[Collected data entries]
================================

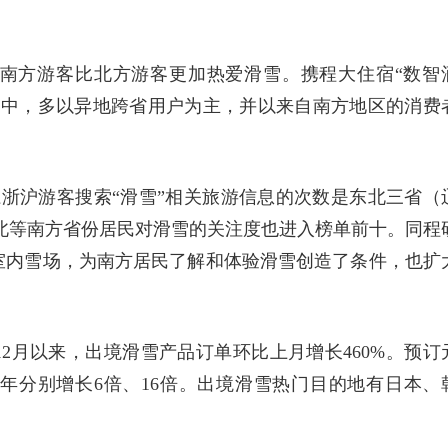
南方游客比北方游客更加热爱滑雪。携程大住宿“数智
户中，多以异地跨省用户为主，并以来自南方地区的消费
，江浙沪游客搜索“滑雪”相关旅游信息的次数是东北三省（
湖北等南方省份居民对滑雪的关注度也进入榜单前十。同程
室内雪场，为南方居民了解和体验滑雪创造了条件，也扩
2月以来，出境滑雪产品订单环比上月增长460%。预订
年分别增长6倍、16倍。出境滑雪热门目的地有日本、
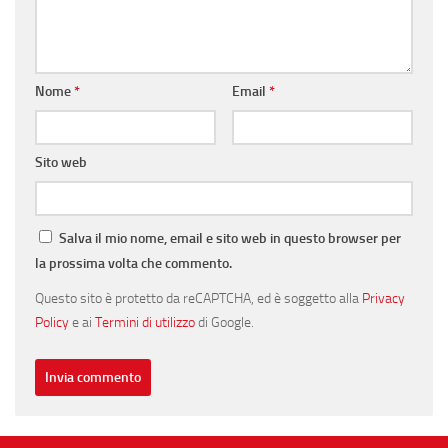
Nome
*
Email
*
Sito web
Salva il mio nome, email e sito web in questo browser per
la prossima volta che commento.
Questo sito è protetto da reCAPTCHA, ed è soggetto alla
Privacy
Policy
e ai
Termini di utilizzo
di Google.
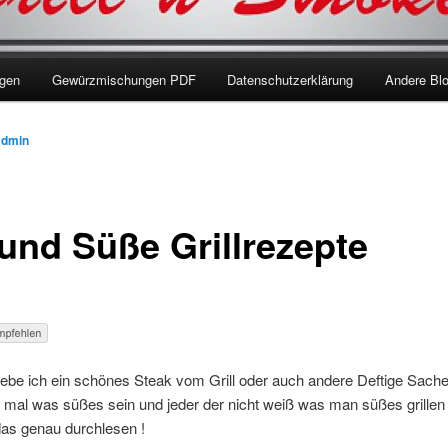
ngen
Gewürzmischungen PDF
Datenschutzerklärung
Andere Bl
admin
 und Süße Grillrezepte
liebe ich ein schönes Steak vom Grill oder auch andere Deftige Sache
 mal was süßes sein und jeder der nicht weiß was man süßes grillen
 das genau durchlesen !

================================

# What this task involves
Without any pictures, retype the records above exactly.

# Exercise result
南方游客比北方游客更加热爱滑雪。携程大住宿“数智
户中，多以异地跨省用户为主，并以来自南方地区的消费
，江浙沪游客搜索“滑雪”相关旅游信息的次数是东北三省（
湖北等南方省份居民对滑雪的关注度也进入榜单前十。同程
室内雪场，为南方居民了解和体验滑雪创造了条件，也扩
2月以来，出境滑雪产品订单环比上月增长460%。预订
年分别增长6倍、16倍。出境滑雪热门目的地有日本、
Nome
*
Email
*
Sito web
Salva il mio nome, email e sito web in questo browser per
la prossima volta che commento.
Questo sito è protetto da reCAPTCHA, ed è soggetto alla
Privacy
Policy
e ai
Termini di utilizzo
di Google.
ngen
Gewürzmischungen PDF
Datenschutzerklärung
Andere Bl
admin
 und Süße Grillrezepte
liebe ich ein schönes Steak vom Grill oder auch andere Deftige Sache
 mal was süßes sein und jeder der nicht weiß was man süßes grillen
 das genau durchlesen !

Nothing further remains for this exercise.